The fact that he is believed to be a puritan is one of the reasons why the claim I cited makes a good story, which in turn is a reason to be suspicious of it.

"Interesting that your inclination to discuss Ashcroft is not in the context of his attacks on civil liberties"

Since the point of my post is the issue of bogus historical anecdotes, I'm not sure why it should deal with civil liberties.

 
At 11:29 AM, November 10, 2010, Blogger Ilíon said...

"Since the point of my post is the issue of bogus historical anecdotes, I'm not sure why it should deal with civil liberties."

D'uh! Because Ashcroft is an evil puritanical Nazi!

;-)

 
At 11:45 AM, November 10, 2010, Blogger Neolibertarian said...

The fact that he is believed to be a puritan is one of the reasons why the claim I cited makes a good story, which in turn is a reason to be suspicious of it.

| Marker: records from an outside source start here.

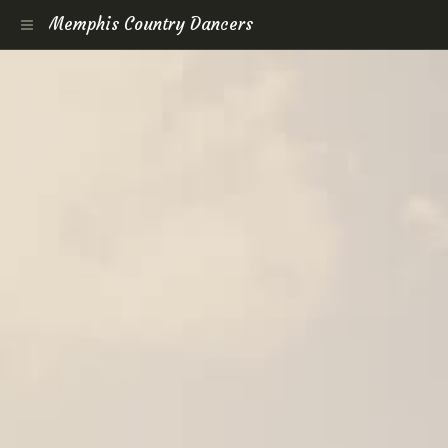
Memphis Country Dancers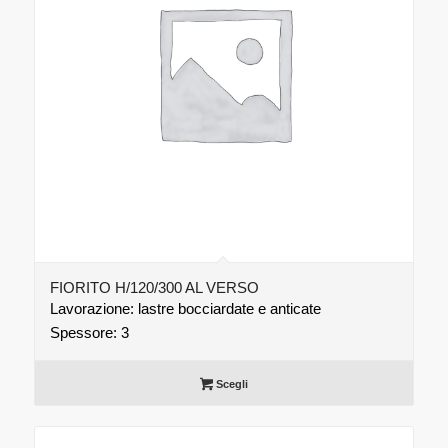
FIORITO H/120/300 AL VERSO
Lavorazione: lastre bocciardate e anticate
Spessore: 3
Scegli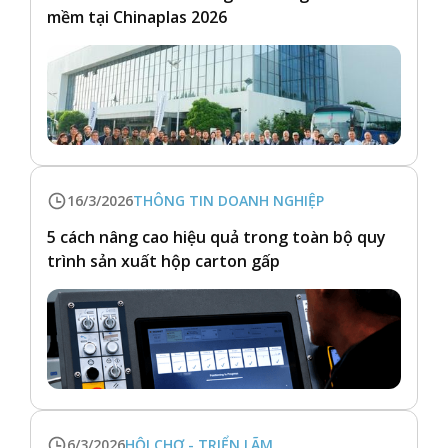
mềm tại Chinaplas 2026
16/3/2026
THÔNG TIN DOANH NGHIỆP
5 cách nâng cao hiệu quả trong toàn bộ quy
trình sản xuất hộp carton gấp
6/3/2026
HỘI CHỢ - TRIỂN LÃM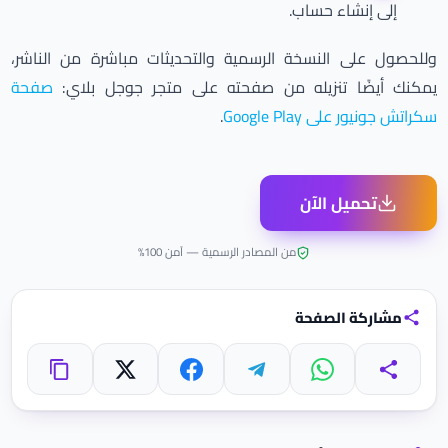
إلى إنشاء حساب.
وللحصول على النسخة الرسمية والتحديثات مباشرة من الناشر،
يمكنك أيضًا تنزيله من صفحته على متجر جوجل بلاي:
صفحة
سكراتش جونيور على Google Play
.
تحميل الآن
من المصادر الرسمية — آمن 100%
مشاركة الصفحة
واتساب
تيليجرام
فيسبوك
X
مشاركة
نسخ الرابط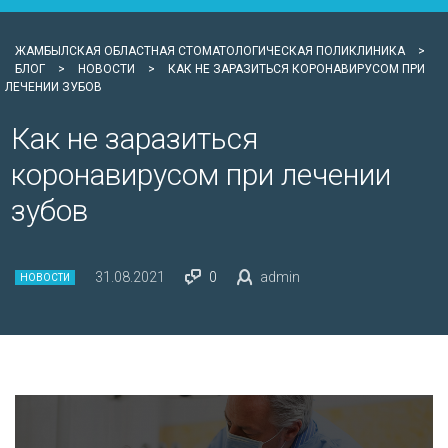
ЖАМБЫЛСКАЯ ОБЛАСТНАЯ СТОМАТОЛОГИЧЕСКАЯ ПОЛИКЛИНИКА
>
БЛОГ
>
НОВОСТИ
>
КАК НЕ ЗАРАЗИТЬСЯ КОРОНАВИРУСОМ ПРИ
ЛЕЧЕНИИ ЗУБОВ
Как не заразиться
коронавирусом при лечении
зубов
31.08.2021
0
admin
НОВОСТИ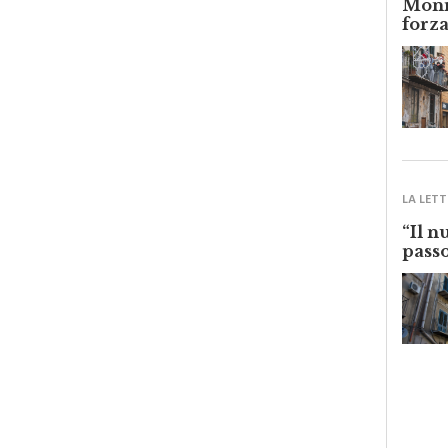
forza
LA LETT
“Il n
passo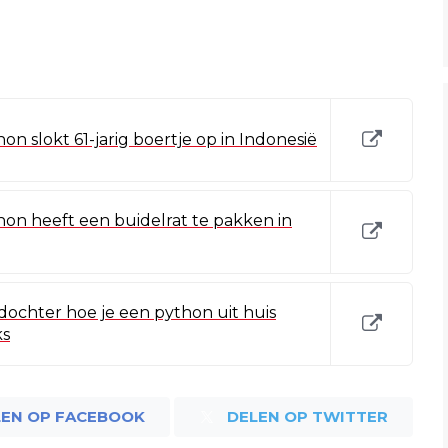
n slokt 61-jarig boertje op in Indonesië
hon heeft een buidelrat te pakken in
 dochter hoe je een python uit huis
ks
LEN OP FACEBOOK
DELEN OP TWITTER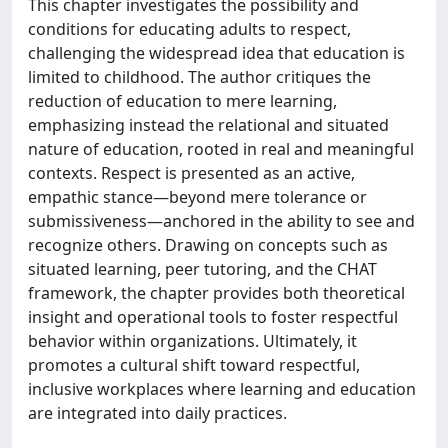
This chapter investigates the possibility and
conditions for educating adults to respect,
challenging the widespread idea that education is
limited to childhood. The author critiques the
reduction of education to mere learning,
emphasizing instead the relational and situated
nature of education, rooted in real and meaningful
contexts. Respect is presented as an active,
empathic stance—beyond mere tolerance or
submissiveness—anchored in the ability to see and
recognize others. Drawing on concepts such as
situated learning, peer tutoring, and the CHAT
framework, the chapter provides both theoretical
insight and operational tools to foster respectful
behavior within organizations. Ultimately, it
promotes a cultural shift toward respectful,
inclusive workplaces where learning and education
are integrated into daily practices.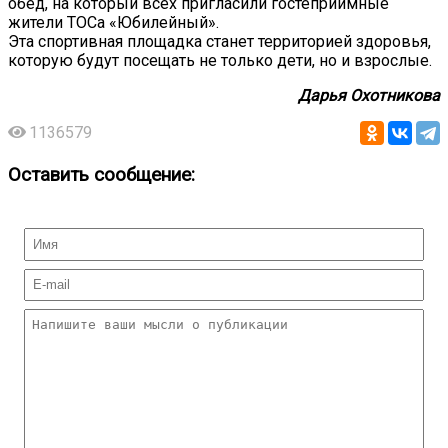
обед, на который всех пригласили гостеприимные
жители ТОСа «Юбилейный».
Эта спортивная площадка станет территорией здоровья,
которую будут посещать не только дети, но и взрослые.
Дарья Охотникова
1136579
Оставить сообщение: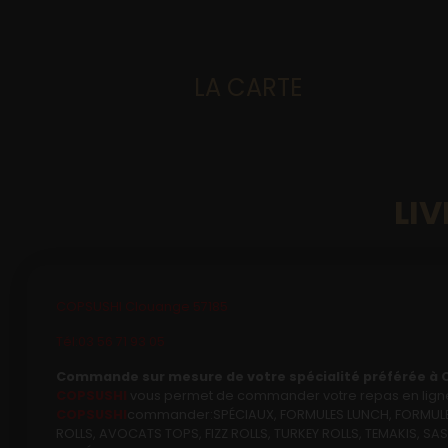
LA CARTE
Accueil
Allergènes
LI
Charte Qualité
C.G.V
COPSUSHI Clouange 57185
Contact
Tél:03 56 71 93 05
Mentions Légales
Commande sur mesure de votre spécialité préférée à 
COPSUSHI
vous permet de commander votre repas en ligne s
Mobile
COPSUSHI
commander:SPÉCIAUX, FORMULES LUNCH, FORMULES Y
ROLLS, AVOCATS TOPS, FIZZ ROLLS, TURKEY ROLLS, TEMAKIS, S
Mon Compte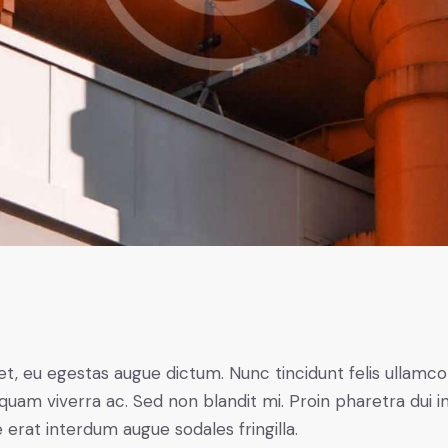
t, eu egestas augue dictum. Nunc tincidunt felis ullamco
quam viverra ac. Sed non blandit mi. Proin pharetra dui in
e erat interdum augue sodales fringilla.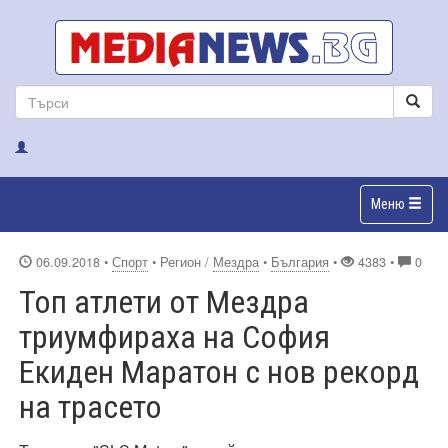
Меню
06.09.2018
•
Спорт
• Регион /
Мездра
•
България
•
4383 •
0
Топ атлети от Мездра
триумфираха на София
Екиден Маратон с нов рекорд
на трасето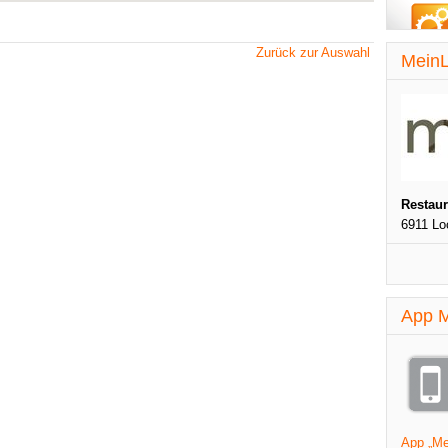
Zurück zur Auswahl
MeinL
Restau
6911 Lo
App M
App „Mei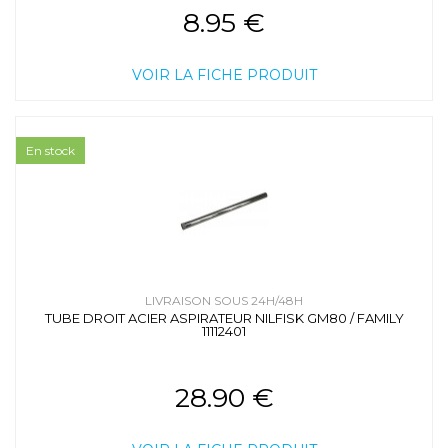
8.95 €
VOIR LA FICHE PRODUIT
En stock
LIVRAISON SOUS 24H/48H
TUBE DROIT ACIER ASPIRATEUR NILFISK GM80 / FAMILY
11112401
28.90 €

This is a good place to start with respect to critical reasoning, however it's an awful place to end. The fact of the matter is that Ashcroft's puritanism is well documented, and even celebrated. That you failed to actually investigate the claim you were suspicious of makes you guilty of exactly what you're railing against.

It makes a good story to shoot down one anecdote as overblown. By your own reasoning, one should be suspicious of your "story". And if one looks into the matter of Ashcroft's puritanism, one finds that people hold that belief because of his behavior.

Since the point of my post is the issue of bogus historical anecdotes, I'm not sure why it should deal with civil liberties.

Using bogus historical anecdotes to dispel bogus historical anecdotes is certainly your prerogative. But it does speak to your priorities. Ashcroft's record on civil liberties is atrocious, and from a libertarian perspective is certainly much more important than any bogus historical anecdote you might wish to share.

 
At 5:54 PM, November 10, 2010, Blogger jimbino said...

Is it also a fable that Adolph Hitler was a war veteran, vegetarian, non-smoker, non-drinker and altogether wholesome guy?

 
At 6:45 AM, November 11, 2010, Blogger Hernan Coronel said...

Hi, I work on security and although Obama did not probably spend USD200M a day only to go to India. I believe it is very probable that Obama's security or, to put it better, US Presidential security costs even more than USD200M a day but that does not change *significantly* if he visits India or not. The fact that some clever journalist "assigns" the expenditure to India to make up a good story supports David's view of the matter which I also share.

 
At 7:39 AM, November 11, 2010, Blogger Ilíon said...

"Is it also a fable that Adolph Hitler was a war veteran, vegetarian, non-smoker, non-drinker and altogether wholesome guy?"

Yes, yes, yes, yes, no (and the "no" is not about Hitler-as-Evil-Incarnate).